--- Material shown ---

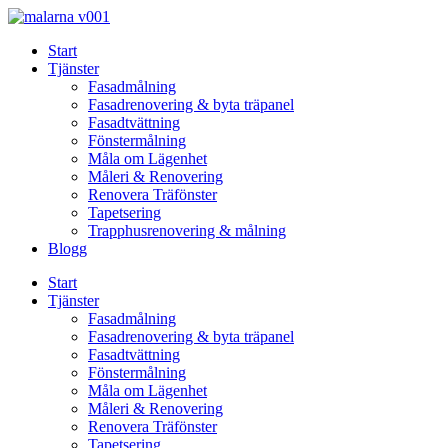
Skip
to
Start
content
Tjänster
Fasadmålning
Fasadrenovering & byta träpanel
Fasadtvättning
Fönstermålning
Måla om Lägenhet
Måleri & Renovering
Renovera Träfönster
Tapetsering
Trapphusrenovering & målning
Blogg
Start
Tjänster
Fasadmålning
Fasadrenovering & byta träpanel
Fasadtvättning
Fönstermålning
Måla om Lägenhet
Måleri & Renovering
Renovera Träfönster
Tapetsering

---

-- Exercise --
Send back the entries above exactly. Skip the images.

-- Answer section --
Skip
to
Start
content
Tjänster
Fasadmålning
Fasadrenovering & byta träpanel
Fasadtvättning
Fönstermålning
Måla om Lägenhet
Måleri & Renovering
Renovera Träfönster
Tapetsering
Trapphusrenovering & målning
Blogg
Start
Tjänster
Fasadmålning
Fasadrenovering & byta träpanel
Fasadtvättning
Fönstermålning
Måla om Lägenhet
Måleri & Renovering
Renovera Träfönster
Tapetsering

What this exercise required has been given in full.